▸ **RECORD SET**
· · ·

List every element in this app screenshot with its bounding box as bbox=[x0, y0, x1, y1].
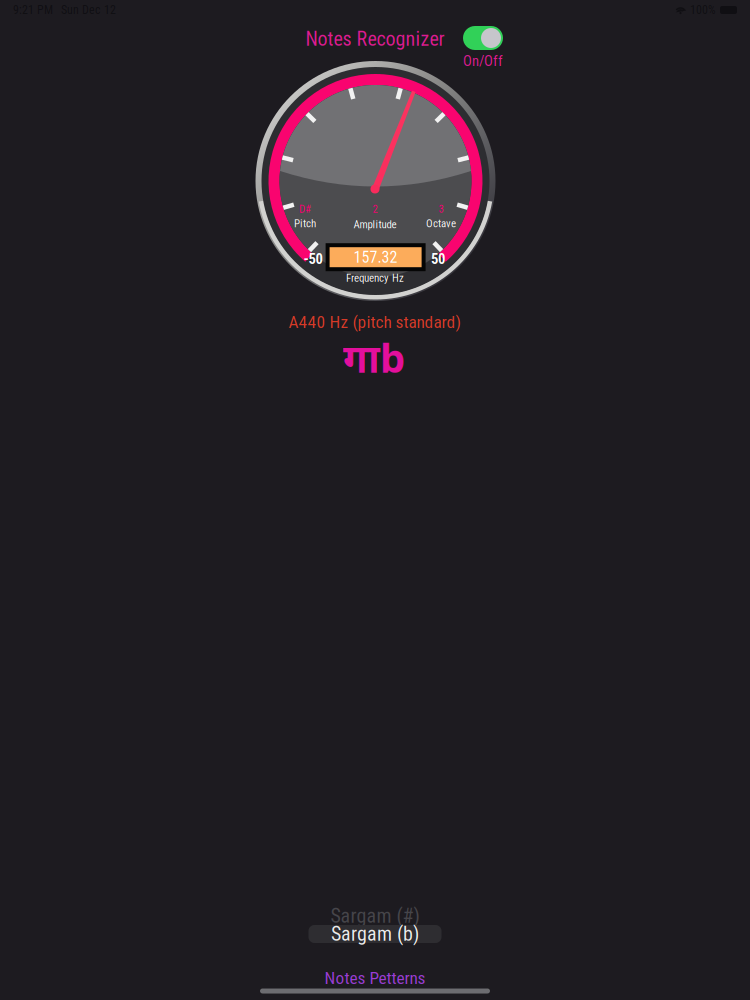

· · ·

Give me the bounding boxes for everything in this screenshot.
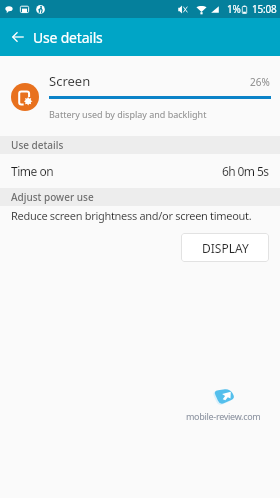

· · ·

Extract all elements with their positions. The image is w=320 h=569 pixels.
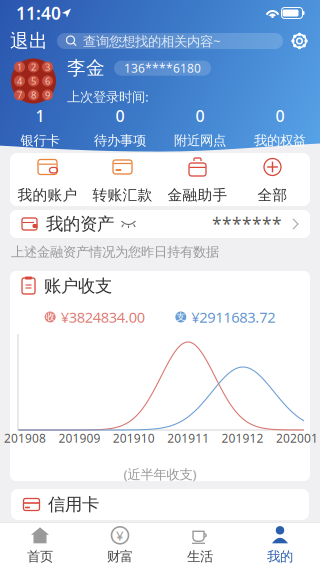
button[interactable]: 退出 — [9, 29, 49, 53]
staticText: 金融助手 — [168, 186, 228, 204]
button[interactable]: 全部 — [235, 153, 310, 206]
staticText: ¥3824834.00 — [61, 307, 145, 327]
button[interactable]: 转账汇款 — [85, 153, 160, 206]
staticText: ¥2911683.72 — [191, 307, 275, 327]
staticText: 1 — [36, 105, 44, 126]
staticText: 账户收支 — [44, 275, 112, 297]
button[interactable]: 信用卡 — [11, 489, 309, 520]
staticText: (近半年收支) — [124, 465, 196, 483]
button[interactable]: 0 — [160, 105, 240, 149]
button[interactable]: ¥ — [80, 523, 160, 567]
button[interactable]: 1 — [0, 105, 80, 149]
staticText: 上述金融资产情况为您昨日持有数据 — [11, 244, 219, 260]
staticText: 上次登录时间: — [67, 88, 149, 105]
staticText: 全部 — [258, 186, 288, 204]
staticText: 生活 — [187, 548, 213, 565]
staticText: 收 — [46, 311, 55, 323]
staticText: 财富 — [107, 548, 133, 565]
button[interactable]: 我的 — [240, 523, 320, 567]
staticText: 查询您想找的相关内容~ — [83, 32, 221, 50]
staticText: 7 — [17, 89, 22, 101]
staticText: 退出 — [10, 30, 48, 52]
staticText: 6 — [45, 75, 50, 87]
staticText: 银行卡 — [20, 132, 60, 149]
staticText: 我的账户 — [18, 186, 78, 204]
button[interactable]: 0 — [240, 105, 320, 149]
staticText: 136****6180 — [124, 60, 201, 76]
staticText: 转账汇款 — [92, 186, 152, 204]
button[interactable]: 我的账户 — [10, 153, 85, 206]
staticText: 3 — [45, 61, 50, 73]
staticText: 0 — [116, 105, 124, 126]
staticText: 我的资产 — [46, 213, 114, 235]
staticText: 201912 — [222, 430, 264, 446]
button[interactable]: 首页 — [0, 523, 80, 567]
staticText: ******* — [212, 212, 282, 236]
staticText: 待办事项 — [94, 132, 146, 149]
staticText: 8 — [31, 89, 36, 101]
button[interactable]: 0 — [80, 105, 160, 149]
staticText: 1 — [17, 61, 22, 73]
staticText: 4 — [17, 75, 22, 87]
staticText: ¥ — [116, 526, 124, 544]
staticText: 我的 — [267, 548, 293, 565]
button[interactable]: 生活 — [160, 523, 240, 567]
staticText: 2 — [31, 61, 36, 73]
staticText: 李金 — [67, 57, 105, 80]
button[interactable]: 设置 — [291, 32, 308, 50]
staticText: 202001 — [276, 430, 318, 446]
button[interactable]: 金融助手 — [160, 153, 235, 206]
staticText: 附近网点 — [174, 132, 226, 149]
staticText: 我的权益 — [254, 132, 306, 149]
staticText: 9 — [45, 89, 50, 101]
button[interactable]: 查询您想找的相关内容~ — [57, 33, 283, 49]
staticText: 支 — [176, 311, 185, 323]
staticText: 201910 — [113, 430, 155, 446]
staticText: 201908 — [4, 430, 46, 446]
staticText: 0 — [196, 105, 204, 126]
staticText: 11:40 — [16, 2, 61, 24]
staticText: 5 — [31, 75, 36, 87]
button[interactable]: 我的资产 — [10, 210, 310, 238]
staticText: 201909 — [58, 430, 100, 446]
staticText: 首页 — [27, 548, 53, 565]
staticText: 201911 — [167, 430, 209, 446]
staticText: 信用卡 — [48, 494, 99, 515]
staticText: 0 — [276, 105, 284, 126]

· · ·

▸ **WORK TO BE COMPLETED**
Find each line of the data above that holds the word "screenshot", then copy it.

▸ **ANSWER TO THIS PROBLEM**
List every element in this app screenshot with its bounding box as bbox=[x0, y0, x1, y1].
Give me the bounding boxes for everything in this screenshot.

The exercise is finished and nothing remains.